My partner occasionally asks me if I miss working in Hollywood. It’s something I ponder when I see my industry friends achieve ever greater levels of success. I am exceedingly proud of my friends because I know exactly how hard they worked to get “overnight” success.
I do miss the creative atmosphere and the group of talented people that surrounded me and inspired me to create my own work. There was plenty of glitz and we did enjoy attending premier parties. Even if the movies premiering were sometimes a ridiculous mess. Walking this red carpet took ten minutes. Absolutely bonkers.
I’d roll up to a party at a mansion in a thrift-store dress and have just as much fun as it is possible for someone with social anxiety to have at a party full of movie stars. I did learn how to manage fear!
I miss the creative atmosphere.
But I couldn’t stay in Hollywood.
There are exceedingly few photos of my time in Los Angeles. I hated being photographed and I hated photographing other people. I spent every day surrounded by the most photographed people in the world and it seemed exhausting to me.
Here, a rare picture of me at home after a gala. So very awkward in front of a camera.
[Sam Chardin, 110 India Street, Brooklyn, 2001.]
I felt much safer as a writer hiding in the back rooms with my fellow weirdos.

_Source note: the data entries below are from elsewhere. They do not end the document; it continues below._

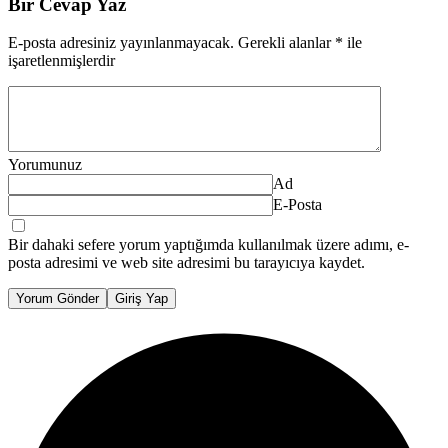
Bir Cevap Yaz
E-posta adresiniz yayınlanmayacak.
Gerekli alanlar
*
ile
işaretlenmişlerdir
Yorumunuz
Ad
E-Posta
Bir dahaki sefere yorum yaptığımda kullanılmak üzere adımı, e-
posta adresimi ve web site adresimi bu tarayıcıya kaydet.
Yorum Gönder
Giriş Yap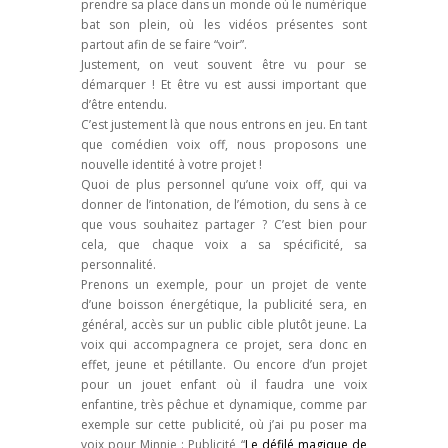
prendre sa place dans un monde où le numérique
bat son plein, où les vidéos présentes sont
partout afin de se faire “voir”.
Justement, on veut souvent être vu pour se
démarquer ! Et être vu est aussi important que
d’être entendu.
C’est justement là que nous entrons en jeu. En tant
que comédien voix off, nous proposons une
nouvelle identité à votre projet !
Quoi de plus personnel qu’une voix off, qui va
donner de l’intonation, de l’émotion, du sens à ce
que vous souhaitez partager ? C’est bien pour
cela, que chaque voix a sa spécificité, sa
personnalité.
Prenons un exemple, pour un projet de vente
d’une boisson énergétique, la publicité sera, en
général, accès sur un public cible plutôt jeune. La
voix qui accompagnera ce projet, sera donc en
effet, jeune et pétillante. Ou encore d’un projet
pour un jouet enfant où il faudra une voix
enfantine, très pêchue et dynamique, comme par
exemple sur cette publicité, où j’ai pu poser ma
voix pour Minnie : Publicité “
Le défilé magique de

Although it thrilled me to be mistaken for a starlet, the pressure to look a certain way when you’re a woman in that industry was so intense it filtered even on to me and I was behind the scenes! Can you guess who I was most often mistaken for by the paparazzi?*
Much is written about the pressure for women to stay young and thin when their livelihood involves working in front of the camera. I was lucky enough to go into the business with a cynic’s sense of the industry because my family had taught me. And yet when I found myself at the gym sweating it out with cast members from my favorite TV shows, like Buffy the Vampire Slayer, I still marveled at their tiny dimensions and felt myself to be an absolute bumbling cow by comparison.

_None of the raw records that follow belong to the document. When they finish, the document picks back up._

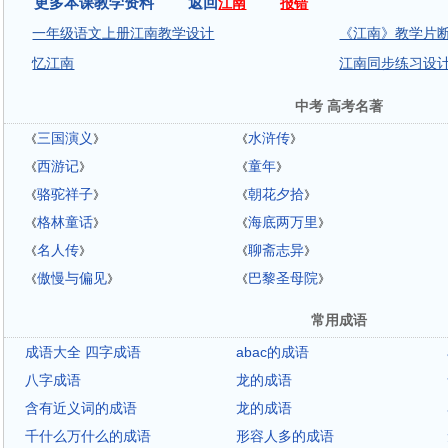
更多本课教学资料 返回
江南
报错
一年级语文上册江南教学设计
《江南》教学片
忆江南
江南同步练习设
中考 高考名著
三国演义
水浒传
《
》
《
》
西游记
童年
《
》
《
》
骆驼祥子
朝花夕拾
《
》
《
》
格林童话
海底两万里
《
》
《
》
名人传
聊斋志异
《
》
《
》
傲慢与偏见
巴黎圣母院
《
》
《
》
常用成语
成语大全 四字成语
abac的成语
八字成语
龙的成语
含有近义词的成语
龙的成语
千什么万什么的成语
形容人多的成语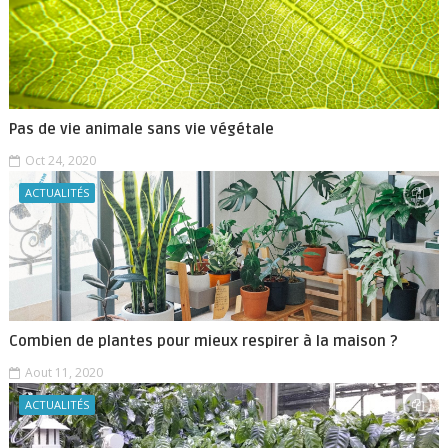
Pas de vie animale sans vie végétale
Oct 24, 2020
ACTUALITÉS
Combien de plantes pour mieux respirer à la maison ?
Aout 11, 2020
ACTUALITÉS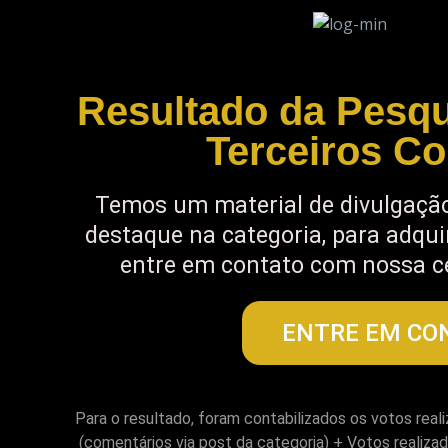
Resultado da Pesq
Terceiros C
Temos um material de divulgação
destaque na categoria, para adquir
entre em contato com nossa c
ENTRE EM CO
Para o resultado, foram contabilizados os votos real
(comentários via post da categoria) + Votos realizad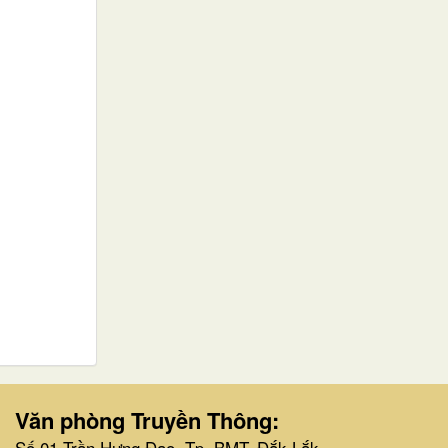
Văn phòng Truyền Thông:
Số 01 Trần Hưng Đạo, Tp. BMT, Đắk Lắk.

We live on a planet where most of the people subsist on less than one American dollar per day and yet, living in Los Angeles, it seems perfectly reasonable to spend thousands on a tummy tuck after you’ve had a baby, even if you’re not a professional actor. Before Botox you were expected to get your first facelift by the age of thirty. My personal self esteem was stable but it was not strong enough to handle the daily barrage of negative feedback that comes from working in an industry full of beautiful, neurotic, insecure people.

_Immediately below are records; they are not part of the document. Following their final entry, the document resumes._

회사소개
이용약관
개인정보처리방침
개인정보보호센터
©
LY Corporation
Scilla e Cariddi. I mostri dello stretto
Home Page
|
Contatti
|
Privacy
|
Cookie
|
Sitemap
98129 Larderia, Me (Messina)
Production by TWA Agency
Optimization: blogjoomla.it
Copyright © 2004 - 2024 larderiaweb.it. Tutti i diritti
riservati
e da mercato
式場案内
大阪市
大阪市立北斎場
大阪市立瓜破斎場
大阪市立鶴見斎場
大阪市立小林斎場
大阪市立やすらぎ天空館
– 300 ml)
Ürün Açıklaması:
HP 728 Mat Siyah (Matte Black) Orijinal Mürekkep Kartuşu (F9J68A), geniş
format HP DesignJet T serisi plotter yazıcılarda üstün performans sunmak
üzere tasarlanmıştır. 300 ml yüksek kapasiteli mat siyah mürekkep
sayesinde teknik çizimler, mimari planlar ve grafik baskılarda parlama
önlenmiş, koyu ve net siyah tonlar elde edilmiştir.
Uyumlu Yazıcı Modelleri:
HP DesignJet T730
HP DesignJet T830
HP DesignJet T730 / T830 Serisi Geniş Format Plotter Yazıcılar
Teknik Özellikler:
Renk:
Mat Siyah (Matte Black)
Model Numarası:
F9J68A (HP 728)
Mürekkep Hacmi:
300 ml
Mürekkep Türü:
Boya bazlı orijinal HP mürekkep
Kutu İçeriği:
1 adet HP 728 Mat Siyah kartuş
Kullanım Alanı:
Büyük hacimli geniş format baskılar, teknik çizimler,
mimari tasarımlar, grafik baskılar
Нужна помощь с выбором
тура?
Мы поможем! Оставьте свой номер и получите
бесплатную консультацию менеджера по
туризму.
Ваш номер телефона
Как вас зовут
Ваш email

Another very rare photo at home before attending a Polygram holiday party when I worked for Egg Pictures. Jodie Foster taught me a lot about photography when I watched her critique her own image. She also taught me about separating the work from your own ego. She could look at herself with a critical eye without becoming obsessed with herself. Those lessons helped me to develop from a crippled navel gazer to the confident winky-sass you see in the sidebar.
[Sam Chardin, Burbank, California, 1998.]
I still laugh when I see magazine articles about various stars and their healthy lifestyle. There’s one individual who gets plenty of ink for appearing young and beautiful at an advancing age and the magazines set her up as a paragon of healthy living. Never do they mention her meal replacement plan of three packs of cigarettes per day.
It was not a healthy place for me to live. There are already a whole slew of characters in my head that tell me terrible things and make me afraid. I didn’t need the added joy of Sumner Redstone screaming at me because his call was disconnected. Or the sense that no matter how thin I became I was still taking up too much space.
It’s probably not a coincidence that my most successful friends in Los Angeles are all menfolk.
The trouble is that we cannot get away from these messages. Los Angeles is the bullhorn for our dominant culture. People outside of the entertainment industry are just as likely to internalize these thoughts about their personal worth and appearance. Not to mention the elevation of greed as virtue.
One of my former coworkers mentioned a documentary by Tom Shadyac called I Am that covers some of the ways Hollywood makes people bananas. There is an animation towards the end that sums it up nicely. As much as I adore my fellow creatives, working in Hollywood made me start to value the wrong things.